We consider honey as a very excellent and hygienic food. It is gathered as nectar from the flowers by the bees, and is by them digested, thus converting the sugar into invert-sugara mixture of grape- and fruit- sugar. The bees then deposit the honey in the combs in the hives. Honey not only contains a very pleasant and palatable substance having the same nutritive value as the carbohydrates, but it also contains small amounts of lecithin and an antiseptic substance, formic acid, furnished by the bee for the preservation of the honey. It contains 78 to 80 per cent. of carbohydrates, including approximately equal parts of grape-sugar and fruit-sugar, although the former somewhat exceeds the amount of the latter. Honey also contains cane-sugar, dextrin, fats, and formic acid. Ac-cording to its origin, we have the linden, locust, and pine honey. In wooded, mountainous sections we obtain a very highly perfumed honey from the heather and other blossoms, and in some countries, e.g., in Cuba, there is a honey made from the wood narcissi. There is probably scarcely any other article of food which is so greatly falsified as honey, and it would be much the safest plan to buy it in the comb. When buying a clear, fluid honey one is never sure of what one is getting; the colorless white honey is greatly falsified and starch syrup is frequently added to it. Sometimes, although really very rarely, honey may contain poisonous substances which the bees have sipped from poisonous flowers. An account is given in Xenophon’s Anabasis of how his entire army fell down in a stupefied condition after having eaten such poisonous honey. Such a result very rarely occurs with the honey which we obtain from the apiarist.
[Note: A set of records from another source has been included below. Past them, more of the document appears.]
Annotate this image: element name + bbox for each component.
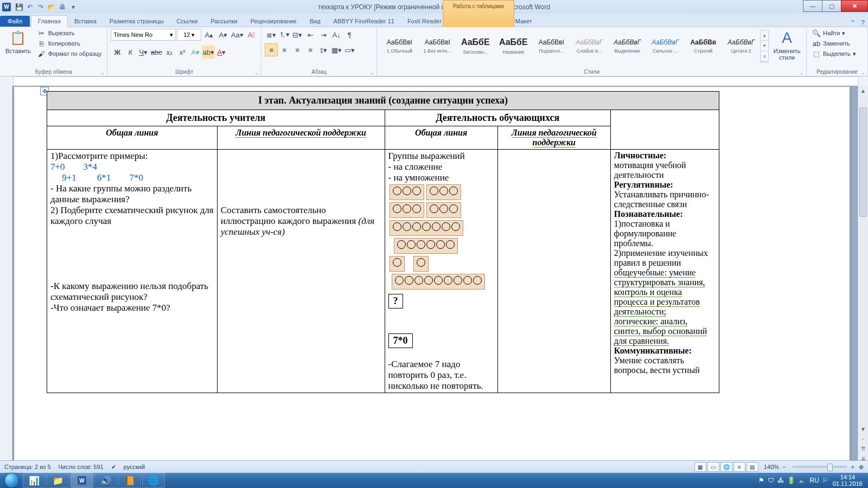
tab-mailings[interactable]: Рассылки bbox=[204, 16, 244, 27]
find-button[interactable]: 🔍Найти ▾ bbox=[810, 28, 858, 38]
style-title[interactable]: АаБбЕНазвание bbox=[494, 29, 532, 63]
text-effects-button[interactable]: A▾ bbox=[189, 46, 202, 59]
borders-button[interactable]: ▭▾ bbox=[343, 43, 356, 56]
status-proofing-icon[interactable]: ✔ bbox=[111, 464, 116, 471]
status-words[interactable]: Число слов: 591 bbox=[59, 464, 104, 470]
align-left-button[interactable]: ≡ bbox=[265, 43, 278, 56]
help-icon[interactable]: ? bbox=[861, 19, 865, 27]
copy-button[interactable]: ⎘Копировать bbox=[35, 38, 104, 48]
results-cell[interactable]: Личностные: мотивация учебной деятельнос… bbox=[610, 150, 719, 393]
student-support-header[interactable]: Линия педагогической поддержки bbox=[497, 126, 610, 150]
bold-button[interactable]: Ж bbox=[111, 46, 124, 59]
style-strong[interactable]: АаБбВвСтрогий bbox=[684, 29, 722, 63]
file-tab[interactable]: Файл bbox=[0, 16, 30, 27]
clear-format-button[interactable]: Aͫ bbox=[245, 28, 258, 41]
status-language[interactable]: русский bbox=[124, 464, 145, 470]
vertical-ruler[interactable] bbox=[0, 86, 12, 473]
justify-button[interactable]: ≡ bbox=[304, 43, 317, 56]
tray-icons[interactable]: ⚑ 🛡 🖧 🔋 🔈 RU ⚐ bbox=[758, 477, 828, 484]
document-table[interactable]: I этап. Актуализация знаний (создание си… bbox=[47, 91, 719, 393]
strike-button[interactable]: abc bbox=[150, 46, 163, 59]
style-normal[interactable]: АаБбВвІ1 Обычный bbox=[380, 29, 418, 63]
tab-abbyy[interactable]: ABBYY FineReader 11 bbox=[327, 16, 401, 27]
scroll-up-button[interactable]: ▲ bbox=[858, 86, 868, 95]
task-word[interactable]: W bbox=[71, 473, 93, 488]
tray-shield-icon[interactable]: 🛡 bbox=[768, 477, 774, 484]
task-explorer[interactable]: 📁 bbox=[47, 473, 69, 488]
sort-button[interactable]: A↓ bbox=[330, 28, 343, 41]
tab-references[interactable]: Ссылки bbox=[170, 16, 205, 27]
format-painter-button[interactable]: 🖌Формат по образцу bbox=[35, 49, 104, 59]
stage-header-cell[interactable]: I этап. Актуализация знаний (создание си… bbox=[47, 92, 719, 110]
status-page[interactable]: Страница: 2 из 5 bbox=[4, 464, 51, 470]
inc-indent-button[interactable]: ⇥ bbox=[317, 28, 330, 41]
style-no-spacing[interactable]: АаБбВвІ1 Без инте... bbox=[418, 29, 456, 63]
vscroll-thumb[interactable] bbox=[859, 107, 867, 217]
style-quote[interactable]: АаБбВвГЦитата 2 bbox=[722, 29, 760, 63]
superscript-button[interactable]: x² bbox=[176, 46, 189, 59]
vertical-scrollbar[interactable]: ▲ ▼ ◦ ⇈ ⇊ bbox=[858, 86, 868, 463]
show-marks-button[interactable]: ¶ bbox=[343, 28, 356, 41]
minimize-button[interactable]: — bbox=[803, 0, 822, 12]
zoom-in-button[interactable]: + bbox=[851, 464, 854, 470]
tab-view[interactable]: Вид bbox=[303, 16, 327, 27]
zoom-slider[interactable] bbox=[793, 466, 847, 468]
start-button[interactable] bbox=[2, 473, 22, 488]
numbering-button[interactable]: ⒈▾ bbox=[278, 28, 291, 41]
paste-button[interactable]: 📋 Вставить bbox=[3, 28, 33, 55]
tray-battery-icon[interactable]: 🔋 bbox=[787, 477, 795, 484]
qat-preview[interactable]: 🖶 bbox=[58, 2, 67, 12]
select-button[interactable]: ⬚Выделить ▾ bbox=[810, 49, 858, 59]
teacher-support-header[interactable]: Линия педагогической поддержки bbox=[217, 126, 385, 150]
teacher-support-cell[interactable]: Составить самостоятельно иллюстрацию каж… bbox=[217, 150, 385, 393]
font-color-button[interactable]: A▾ bbox=[215, 46, 228, 59]
object-browse-button[interactable]: ◦ bbox=[858, 434, 868, 444]
minimize-ribbon-icon[interactable]: ⌃ bbox=[850, 19, 856, 27]
change-styles-button[interactable]: A Изменить стили bbox=[771, 28, 803, 62]
tray-lang-icon[interactable]: RU bbox=[810, 477, 819, 484]
student-support-cell[interactable] bbox=[497, 150, 610, 393]
line-spacing-button[interactable]: ‡▾ bbox=[317, 43, 330, 56]
align-right-button[interactable]: ≡ bbox=[291, 43, 304, 56]
tab-page-layout[interactable]: Разметка страницы bbox=[103, 16, 170, 27]
page[interactable]: ✥ I этап. Актуализация знаний (создание … bbox=[14, 87, 850, 473]
tray-network-icon[interactable]: 🖧 bbox=[777, 477, 784, 484]
qat-save[interactable]: 💾 bbox=[14, 2, 24, 12]
style-gallery-scroll[interactable]: ▴▾≡ bbox=[760, 30, 769, 62]
grow-font-button[interactable]: A▴ bbox=[202, 28, 215, 41]
zoom-knob[interactable] bbox=[827, 464, 833, 471]
qat-redo[interactable]: ↷ bbox=[36, 2, 46, 12]
maximize-button[interactable]: ▢ bbox=[822, 0, 841, 12]
scroll-down-button[interactable]: ▼ bbox=[858, 424, 868, 434]
view-outline[interactable]: ≡ bbox=[733, 462, 745, 472]
teacher-general-header[interactable]: Общая линия bbox=[47, 126, 218, 150]
style-intense-emphasis[interactable]: АаБбВвГСильное ... bbox=[646, 29, 684, 63]
prev-page-button[interactable]: ⇈ bbox=[858, 444, 868, 453]
shrink-font-button[interactable]: A▾ bbox=[216, 28, 229, 41]
multilevel-button[interactable]: ⊟▾ bbox=[291, 28, 304, 41]
subscript-button[interactable]: x₂ bbox=[163, 46, 176, 59]
student-general-header[interactable]: Общая линия bbox=[385, 126, 497, 150]
align-center-button[interactable]: ≡ bbox=[278, 43, 291, 56]
teacher-general-cell[interactable]: 1)Рассмотрите примеры: 7+0 3*4 9+1 6*1 7… bbox=[47, 150, 218, 393]
font-size-combo[interactable]: 12▾ bbox=[177, 29, 201, 41]
shading-button[interactable]: ▦▾ bbox=[330, 43, 343, 56]
task-powerpoint[interactable]: 📙 bbox=[118, 473, 141, 488]
qat-dropdown[interactable]: ▾ bbox=[68, 2, 78, 12]
font-family-combo[interactable]: Times New Ro▾ bbox=[111, 29, 176, 41]
zoom-value[interactable]: 140% bbox=[764, 464, 779, 470]
teacher-activity-header[interactable]: Деятельность учителя bbox=[47, 110, 385, 126]
qat-undo[interactable]: ↶ bbox=[25, 2, 35, 12]
underline-button[interactable]: Ч▾ bbox=[137, 46, 150, 59]
zoom-out-button[interactable]: − bbox=[782, 464, 786, 470]
style-subtle-emphasis[interactable]: АаБбВвГСлабое в... bbox=[570, 29, 608, 63]
style-heading1[interactable]: АаБбЕЗаголово... bbox=[456, 29, 494, 63]
dec-indent-button[interactable]: ⇤ bbox=[304, 28, 317, 41]
view-web-layout[interactable]: 🌐 bbox=[720, 462, 732, 472]
taskbar-clock[interactable]: 14:14 01.11.2016 bbox=[833, 474, 863, 487]
student-general-cell[interactable]: Группы выражений - на сложение - на умно… bbox=[385, 150, 497, 393]
zoom-fit-button[interactable]: ⊕ bbox=[859, 464, 864, 471]
replace-button[interactable]: abЗаменить bbox=[810, 38, 858, 48]
task-excel[interactable]: 📊 bbox=[23, 473, 46, 488]
view-draft[interactable]: ▤ bbox=[746, 462, 758, 472]
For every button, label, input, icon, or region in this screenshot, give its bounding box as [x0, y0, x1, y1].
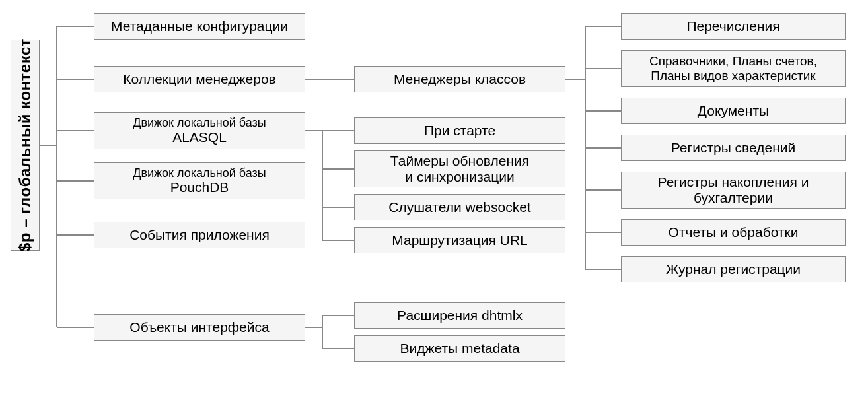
alasql-line2: ALASQL	[133, 129, 266, 145]
node-alasql: Движок локальной базы ALASQL	[94, 112, 305, 149]
node-metadata: Метаданные конфигурации	[94, 13, 305, 40]
node-collections: Коллекции менеджеров	[94, 66, 305, 92]
timers-line1: Таймеры обновления	[390, 153, 529, 169]
root-node: $p – глобальный контекст	[11, 40, 40, 251]
accumregs-line1: Регистры накопления и	[658, 174, 809, 190]
alasql-line1: Движок локальной базы	[133, 116, 266, 130]
pouchdb-line1: Движок локальной базы	[133, 166, 266, 180]
node-catalogs: Справочники, Планы счетов, Планы видов х…	[621, 50, 846, 87]
node-events: События приложения	[94, 222, 305, 248]
node-reports: Отчеты и обработки	[621, 219, 846, 246]
node-dhtmlx: Расширения dhtmlx	[354, 302, 565, 329]
node-documents: Документы	[621, 98, 846, 124]
node-enums: Перечисления	[621, 13, 846, 40]
pouchdb-line2: PouchDB	[133, 180, 266, 195]
node-timers: Таймеры обновления и синхронизации	[354, 150, 565, 187]
timers-line2: и синхронизации	[390, 169, 529, 185]
catalogs-line1: Справочники, Планы счетов,	[649, 54, 817, 69]
node-routing: Маршрутизация URL	[354, 227, 565, 253]
node-log: Журнал регистрации	[621, 256, 846, 282]
node-managers: Менеджеры классов	[354, 66, 565, 92]
node-pouchdb: Движок локальной базы PouchDB	[94, 162, 305, 199]
catalogs-line2: Планы видов характеристик	[649, 69, 817, 83]
node-inforegs: Регистры сведений	[621, 135, 846, 161]
node-accumregs: Регистры накопления и бухгалтерии	[621, 172, 846, 209]
node-onstart: При старте	[354, 117, 565, 144]
node-ui: Объекты интерфейса	[94, 314, 305, 341]
accumregs-line2: бухгалтерии	[658, 190, 809, 206]
node-widgets: Виджеты metadata	[354, 335, 565, 362]
node-websocket: Слушатели websocket	[354, 194, 565, 220]
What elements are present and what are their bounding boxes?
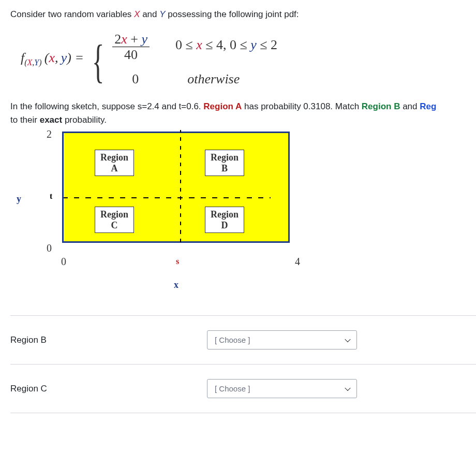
- t-label: t: [50, 192, 52, 201]
- x-axis-label: x: [174, 280, 178, 290]
- region-b-select[interactable]: [ Choose ]: [207, 330, 357, 350]
- case1-condition: 0 ≤ x ≤ 4, 0 ≤ y ≤ 2: [175, 37, 277, 53]
- y-axis-label: y: [17, 194, 21, 205]
- left-brace: {: [92, 46, 105, 77]
- region-b-inline: Region B: [362, 101, 400, 111]
- question-intro: Consider two random variables X and Y po…: [10, 8, 476, 21]
- select-wrap-c: [ Choose ]: [207, 379, 357, 398]
- region-c-inline: Reg: [420, 101, 436, 111]
- fraction: 2x + y 40: [112, 32, 150, 62]
- piecewise-cases: 2x + y 40 0 ≤ x ≤ 4, 0 ≤ y ≤ 2 0 otherwi…: [112, 31, 277, 88]
- intro-prefix: Consider two random variables: [10, 9, 134, 19]
- match-label-c: Region C: [10, 384, 207, 394]
- region-d-box: RegionD: [205, 207, 244, 233]
- s-label: s: [176, 257, 179, 266]
- case-row-1: 2x + y 40 0 ≤ x ≤ 4, 0 ≤ y ≤ 2: [112, 31, 277, 61]
- zero-value: 0: [132, 71, 139, 87]
- match-row-region-b: Region B [ Choose ]: [10, 316, 476, 365]
- plot-area: RegionA RegionB RegionC RegionD: [62, 132, 290, 243]
- horizontal-dashed-line: [64, 197, 271, 198]
- vertical-dashed-line: [180, 130, 181, 245]
- joint-pdf-formula: f(X,Y) (x, y) = { 2x + y 40 0 ≤ x ≤ 4, 0…: [21, 31, 476, 88]
- question-body: In the following sketch, suppose s=2.4 a…: [10, 100, 476, 126]
- var-x-token: X: [134, 9, 140, 19]
- region-a-inline: Region A: [203, 101, 242, 111]
- var-y-token: Y: [159, 9, 165, 19]
- y-tick-2: 2: [47, 128, 52, 140]
- and-token: and: [140, 9, 159, 19]
- match-row-region-c: Region C [ Choose ]: [10, 365, 476, 413]
- y-tick-0: 0: [47, 242, 52, 254]
- match-label-b: Region B: [10, 335, 207, 345]
- region-sketch: y 2 t 0 0 s 4 x RegionA RegionB RegionC …: [16, 132, 305, 292]
- select-wrap-b: [ Choose ]: [207, 330, 357, 350]
- x-tick-0: 0: [61, 256, 66, 268]
- region-c-select[interactable]: [ Choose ]: [207, 379, 357, 398]
- region-c-box: RegionC: [95, 207, 134, 233]
- region-b-box: RegionB: [205, 150, 244, 176]
- intro-suffix: possessing the following joint pdf:: [166, 9, 299, 19]
- formula-lhs: f(X,Y) (x, y) =: [21, 50, 84, 67]
- case-row-2: 0 otherwise: [112, 71, 277, 87]
- brace-container: { 2x + y 40 0 ≤ x ≤ 4, 0 ≤ y ≤ 2 0 other…: [87, 31, 277, 88]
- otherwise-label: otherwise: [187, 71, 240, 87]
- x-tick-4: 4: [295, 256, 300, 268]
- region-a-box: RegionA: [95, 150, 134, 176]
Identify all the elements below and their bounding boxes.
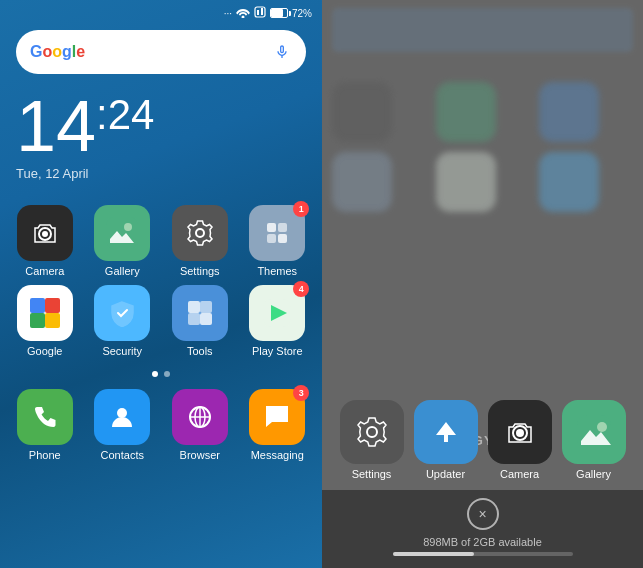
- messaging-badge: 3: [293, 385, 309, 401]
- themes-label: Themes: [257, 265, 297, 277]
- page-dots: [0, 371, 322, 377]
- battery-percent: 72%: [292, 8, 312, 19]
- switcher-updater-icon: [414, 400, 478, 464]
- messaging-label: Messaging: [251, 449, 304, 461]
- svg-rect-17: [188, 313, 200, 325]
- gallery-label: Gallery: [105, 265, 140, 277]
- app-switcher-row: Settings Updater: [322, 390, 643, 490]
- svg-rect-1: [257, 10, 259, 15]
- svg-rect-10: [278, 234, 287, 243]
- dot-2[interactable]: [164, 371, 170, 377]
- switcher-settings-label: Settings: [352, 468, 392, 480]
- switcher-gallery-label: Gallery: [576, 468, 611, 480]
- svg-rect-14: [45, 313, 60, 328]
- tools-label: Tools: [187, 345, 213, 357]
- contacts-label: Contacts: [101, 449, 144, 461]
- app-item-messaging[interactable]: 3 Messaging: [243, 389, 313, 461]
- svg-point-28: [597, 422, 607, 432]
- switcher-gallery-icon: [562, 400, 626, 464]
- security-icon: [94, 285, 150, 341]
- svg-rect-18: [200, 313, 212, 325]
- camera-icon: [17, 205, 73, 261]
- switcher-camera-label: Camera: [500, 468, 539, 480]
- security-label: Security: [102, 345, 142, 357]
- svg-rect-11: [30, 298, 45, 313]
- app-item-playstore[interactable]: 4 Play Store: [243, 285, 313, 357]
- browser-label: Browser: [180, 449, 220, 461]
- switcher-camera[interactable]: Camera: [488, 400, 552, 480]
- switcher-camera-icon: [488, 400, 552, 464]
- close-memory-bar: × 898MB of 2GB available: [322, 490, 643, 568]
- tools-icon: [172, 285, 228, 341]
- settings-label: Settings: [180, 265, 220, 277]
- left-panel: ··· 72% Google: [0, 0, 322, 568]
- svg-rect-16: [200, 301, 212, 313]
- svg-rect-15: [188, 301, 200, 313]
- svg-point-26: [516, 429, 524, 437]
- svg-rect-12: [45, 298, 60, 313]
- app-item-phone[interactable]: Phone: [10, 389, 80, 461]
- close-icon: ×: [478, 506, 486, 522]
- phone-icon: [17, 389, 73, 445]
- svg-point-20: [117, 408, 127, 418]
- date-display: Tue, 12 April: [16, 166, 306, 181]
- svg-rect-13: [30, 313, 45, 328]
- svg-rect-5: [106, 217, 138, 249]
- signal-icon: ···: [224, 8, 232, 19]
- themes-badge: 1: [293, 201, 309, 217]
- right-tray: Settings Updater: [322, 390, 643, 568]
- memory-bar-fill: [393, 552, 474, 556]
- app-item-tools[interactable]: Tools: [165, 285, 235, 357]
- clock-area: 14 : 24 Tue, 12 April: [0, 82, 322, 181]
- app-item-themes[interactable]: 1 Themes: [243, 205, 313, 277]
- time-hour: 14: [16, 90, 96, 162]
- browser-icon: [172, 389, 228, 445]
- right-panel: M BIGYAAN Settings: [322, 0, 643, 568]
- app-item-contacts[interactable]: Contacts: [88, 389, 158, 461]
- settings-icon: [172, 205, 228, 261]
- search-bar[interactable]: Google: [16, 30, 306, 74]
- close-button[interactable]: ×: [467, 498, 499, 530]
- svg-rect-7: [267, 223, 276, 232]
- status-bar: ··· 72%: [0, 0, 322, 22]
- app-item-camera[interactable]: Camera: [10, 205, 80, 277]
- app-item-security[interactable]: Security: [88, 285, 158, 357]
- switcher-gallery[interactable]: Gallery: [562, 400, 626, 480]
- svg-rect-2: [261, 8, 263, 15]
- svg-point-6: [124, 223, 132, 231]
- google-label: Google: [27, 345, 62, 357]
- gallery-icon: [94, 205, 150, 261]
- switcher-updater-label: Updater: [426, 468, 465, 480]
- app-item-settings[interactable]: Settings: [165, 205, 235, 277]
- camera-label: Camera: [25, 265, 64, 277]
- app-item-google[interactable]: Google: [10, 285, 80, 357]
- time-min: 24: [108, 94, 155, 136]
- switcher-settings[interactable]: Settings: [340, 400, 404, 480]
- playstore-label: Play Store: [252, 345, 303, 357]
- app-grid-row1: Camera Gallery: [0, 189, 322, 285]
- wifi-icon: [236, 6, 250, 20]
- google-logo: Google: [30, 43, 85, 61]
- memory-bar: [393, 552, 573, 556]
- app-item-browser[interactable]: Browser: [165, 389, 235, 461]
- battery-icon: [270, 8, 288, 18]
- time-sep: :: [96, 94, 108, 136]
- memory-text: 898MB of 2GB available: [423, 536, 542, 548]
- top-blur-bar: [332, 8, 633, 52]
- dot-1[interactable]: [152, 371, 158, 377]
- app-item-gallery[interactable]: Gallery: [88, 205, 158, 277]
- google-icon: [17, 285, 73, 341]
- svg-rect-8: [278, 223, 287, 232]
- switcher-settings-icon: [340, 400, 404, 464]
- app-grid-row2: Google Security: [0, 285, 322, 365]
- sim-icon: [254, 6, 266, 20]
- svg-rect-9: [267, 234, 276, 243]
- svg-point-4: [42, 231, 48, 237]
- playstore-badge: 4: [293, 281, 309, 297]
- contacts-icon: [94, 389, 150, 445]
- switcher-updater[interactable]: Updater: [414, 400, 478, 480]
- svg-rect-0: [255, 7, 265, 17]
- phone-label: Phone: [29, 449, 61, 461]
- blur-background-area: [322, 72, 643, 222]
- mic-icon[interactable]: [272, 42, 292, 62]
Honey may render us very valuable services. It should never be missing in a vegetarian diet, but in any sort of a diet good honey taken at breakfast will be very beneficial, as it has a very favorable effect upon the action of the bowels. Owing to its content of formic acid, honey also has certain curative properties, which have, however, been very little considered. In pharyngeal and bronchial catarrh it has a very soothing effect. In some countries it is used as an external application for painful areas. In solution it may be added to certain medicaments and beverages, thus increasing their action. Mead, which is formed by the alcoholic fermentation of honey, is greatly liked in some countries.